La forêt boréale dévastée avec talent

Diapositives à l’appui, le directeur général de l’Institut de recherches en économie contemporaine (IRÉC), énumère ses arguments établissant que, dans le contexte qui fut le sien depuis un siècle, le Québec forestier ne pouvait que se casser la gueule. Puis, il passe aux alternatives.

Il a fallu bien du talent, paraît-il, un siècle de laxisme et de boulimie pour dévaster la forêt boréale jusqu’à menacer l’existence de certaines régions ressources. La crise forestière sape un emploi sur dix en Abitibi-Témiscamigue, le quart des emplois en Jamésie, 8% au Saguenay Lac-St-Jean, et des dizaines de milliers d’autres en Mauricie, sur la Côte Nord et en Gaspésie.

Une centaine d’usines, dont la moitié des scieries, ont fermé au Québec depuis deux ans. La débâcle menace de s’éterniser puisque la construction aux États-Unis, principal débouché québécois, pique du nez en guise de reprise printanière,

Les dépossédés

 De la colonisation à la manière du curé Labelle, saint patron des Laurentides, à celle du début du vingtième siècle en Abitibi: « Les colons, rappelle Robert Laplante, ont été systématiquement dépossédés de leurs bois.»
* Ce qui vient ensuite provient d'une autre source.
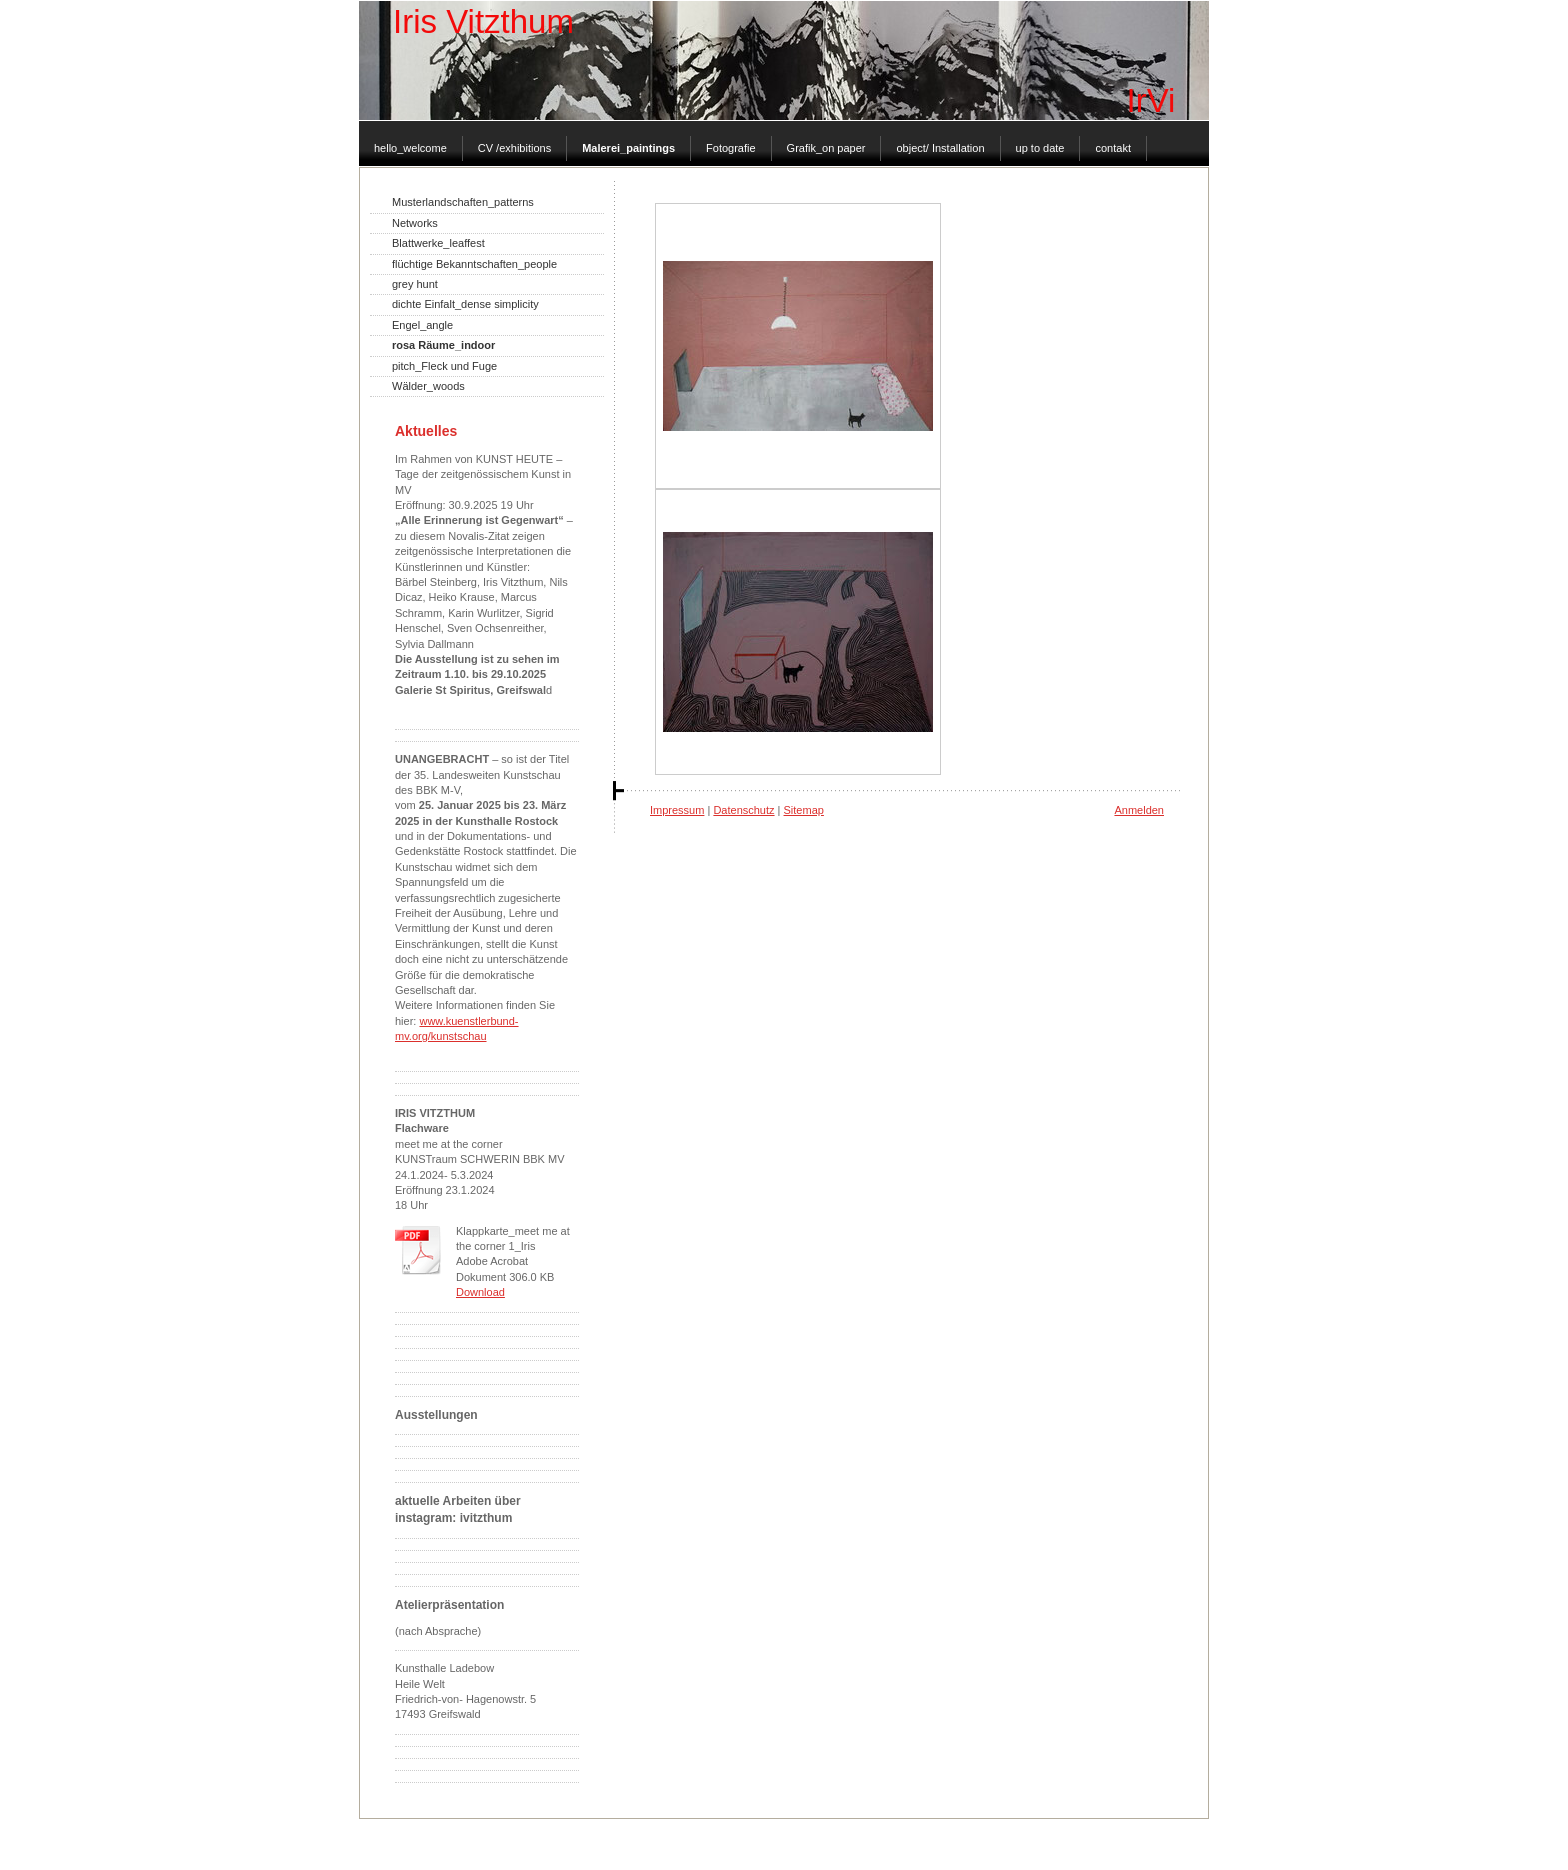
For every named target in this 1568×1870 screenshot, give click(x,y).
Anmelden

Privé de cette assise économique, une première génération de colons abitibiens est rétamée comme par un Tsunami par la grande crise économique, celle de 29. La deuxième vague de colons, celle des années 40, a bien souvent hérité elle aussi de lots déjà pillés par les papetières, ce qui ne scandalisait personne à l’époque.

Par la grâce du système de concessions en forêt boréale, huit papetières contrôlaient 72 p.cent du territoire québécois de 1910 à 1974. La compagnie Price au Lac Saint-Jean. La Belgo, la Consol et la Wyagamac en Mauricie.

Chaque région vivait sous la coupe d’au moins une compagnie. La CIP régnait sur l’Abitibi-Témiscamingue, engrangeant indûment - le constat vient d’élus fédéraux des années cinquante - un million de dollars chaque année sur le dos des colons. Cette hégémonie se heurtera à l’essor des chantiers coopératifs à partir de 1942.

L’alternative sabotée : les chantiers coopératifs

Inspirés des écrits d’Esdras Minville, directeur des HEC et partisan d’une forêt au service de l’économie locale, des colons et des bûcherons exploités parfois à 50 cents par jour par les papetières décident de créer des chantiers coopératifs. Avec le succès, ils se prennent à rêver de scieries, ils en construisent d’ailleurs quelques-unes, et, pourquoi pas, d’usines à papier.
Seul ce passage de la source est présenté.